» **What is needed**: Could you copy every entry exactly, dropping the pictures?

» **Data provided**:

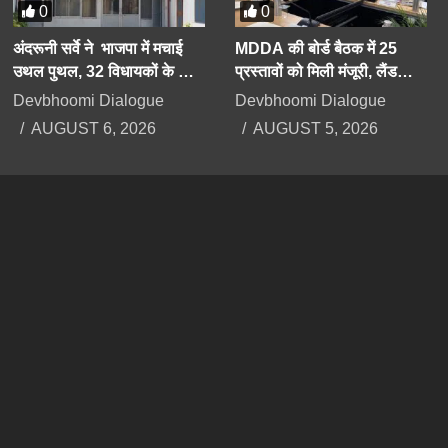
0
0
अंदरूनी सर्वे ने भाजपा में मचाई
MDDA की बोर्ड बैठक में 25
उथल पुथल, 32 विधायकों के कट
प्रस्तावों को मिली मंजूरी, लैंड
सकते हैं टिकट, सीएम को भी सेफ
पूलिंग, पर्यटन, औद्योगिक भवनों पर
Devbhoomi Dialogue
Devbhoomi Dialogue
सीट की तलाश
रहेगा फोकस
AUGUST 6, 2026
AUGUST 5, 2026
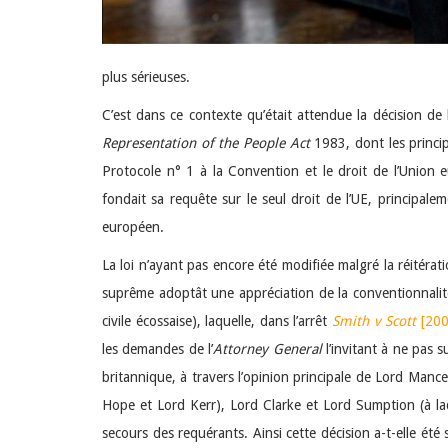
plus sérieuses.
C’est dans ce contexte qu’était attendue la décision de 
Representation of the People Act
1983, dont les princip
Protocole n° 1 à la Convention et le droit de l’Union 
fondait sa requête sur le seul droit de l’UE, principalem
européen.
La loi n’ayant pas encore été modifiée malgré la réitéra
suprême adoptât une appréciation de la conventionnalité 
civile écossaise), laquelle, dans l’arrêt
Smith v Scott
[20
les demandes de l’
Attorney General
l’invitant à ne pas 
britannique, à travers l’opinion principale de Lord Mance
Hope et Lord Kerr), Lord Clarke et Lord Sumption (à laqu
secours des requérants. Ainsi cette décision a-t-elle été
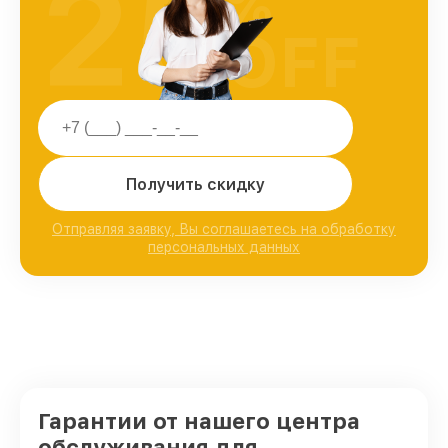
25
%
OFF
Получить скидку
Отправляя заявку, Вы соглашаетесь на обработку
персональных данных
Гарантии от нашего центра
обслуживания для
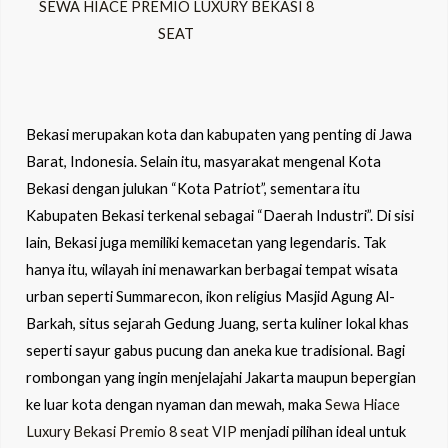
SEWA HIACE PREMIO LUXURY BEKASI 8
SEAT
Bekasi merupakan kota dan kabupaten yang penting di Jawa
Barat, Indonesia. Selain itu, masyarakat mengenal Kota
Bekasi dengan julukan “Kota Patriot”, sementara itu
Kabupaten Bekasi terkenal sebagai “Daerah Industri”. Di sisi
lain, Bekasi juga memiliki kemacetan yang legendaris. Tak
hanya itu, wilayah ini menawarkan berbagai tempat wisata
urban seperti Summarecon, ikon religius Masjid Agung Al-
Barkah, situs sejarah Gedung Juang, serta kuliner lokal khas
seperti sayur gabus pucung dan aneka kue tradisional. Bagi
rombongan yang ingin menjelajahi Jakarta maupun bepergian
ke luar kota dengan nyaman dan mewah, maka
Sewa Hiace
Luxury Bekasi Premio 8 seat VIP
menjadi pilihan ideal untuk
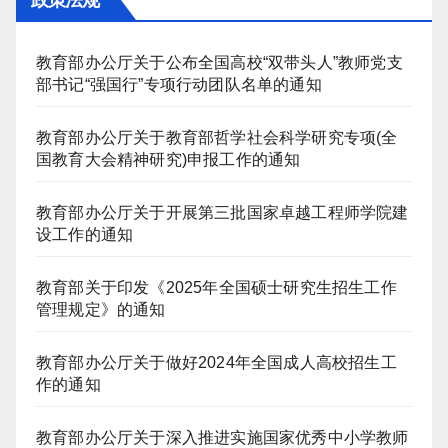
政策法规
教育部办公厅关于公布全国高校“双带头人”教师党支
部书记“强国行”专项行动团队名单的通知
教育部办公厅关于教育部哲学社会科学研究专项(全
国教育大会精神研究)申报工作的通知
教育部办公厅关于开展第三批国家卓越工程师学院建
设工作的通知
教育部关于印发《2025年全国硕士研究生招生工作
管理规定》的通知
教育部办公厅关于做好2024年全国成人高校招生工
作的通知
教育部办公厅关于深入推进实施国家优秀中小学教师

» **Exercise result**:
0
0
अंदरूनी सर्वे ने भाजपा में मचाई
MDDA की बोर्ड बैठक में 25
उथल पुथल, 32 विधायकों के कट
प्रस्तावों को मिली मंजूरी, लैंड
सकते हैं टिकट, सीएम को भी सेफ
पूलिंग, पर्यटन, औद्योगिक भवनों पर
Devbhoomi Dialogue
Devbhoomi Dialogue
सीट की तलाश
रहेगा फोकस
AUGUST 6, 2026
AUGUST 5, 2026
plus sérieuses.
C’est dans ce contexte qu’était attendue la décision de 
Representation of the People Act
1983, dont les princip
Protocole n° 1 à la Convention et le droit de l’Union 
fondait sa requête sur le seul droit de l’UE, principalem
européen.
La loi n’ayant pas encore été modifiée malgré la réitéra
suprême adoptât une appréciation de la conventionnalité 
civile écossaise), laquelle, dans l’arrêt
Smith v Scott
[20
les demandes de l’
Attorney General
l’invitant à ne pas 
britannique, à travers l’opinion principale de Lord Mance
Hope et Lord Kerr), Lord Clarke et Lord Sumption (à laqu
secours des requérants. Ainsi cette décision a-t-elle été
25
%
OFF
Получить скидку
Отправляя заявку, Вы соглашаетесь на обработку
персональных данных
Гарантии от нашего центра
обслуживания для
SEWA HIACE PREMIO LUXURY BEKASI 8
SEAT
Bekasi merupakan kota dan kabupaten yang penting di Jawa
Barat, Indonesia. Selain itu, masyarakat mengenal Kota
Bekasi dengan julukan “Kota Patriot”, sementara itu
Kabupaten Bekasi terkenal sebagai “Daerah Industri”. Di sisi
lain, Bekasi juga memiliki kemacetan yang legendaris. Tak
hanya itu, wilayah ini menawarkan berbagai tempat wisata
urban seperti Summarecon, ikon religius Masjid Agung Al-
Barkah, situs sejarah Gedung Juang, serta kuliner lokal khas
seperti sayur gabus pucung dan aneka kue tradisional. Bagi
rombongan yang ingin menjelajahi Jakarta maupun bepergian
ke luar kota dengan nyaman dan mewah, maka
Sewa Hiace
Luxury Bekasi Premio 8 seat VIP
menjadi pilihan ideal untuk
政策法规
教育部办公厅关于公布全国高校“双带头人”教师党支
部书记“强国行”专项行动团队名单的通知
教育部办公厅关于教育部哲学社会科学研究专项(全
国教育大会精神研究)申报工作的通知
教育部办公厅关于开展第三批国家卓越工程师学院建
设工作的通知
教育部关于印发《2025年全国硕士研究生招生工作
管理规定》的通知
教育部办公厅关于做好2024年全国成人高校招生工
作的通知
教育部办公厅关于深入推进实施国家优秀中小学教师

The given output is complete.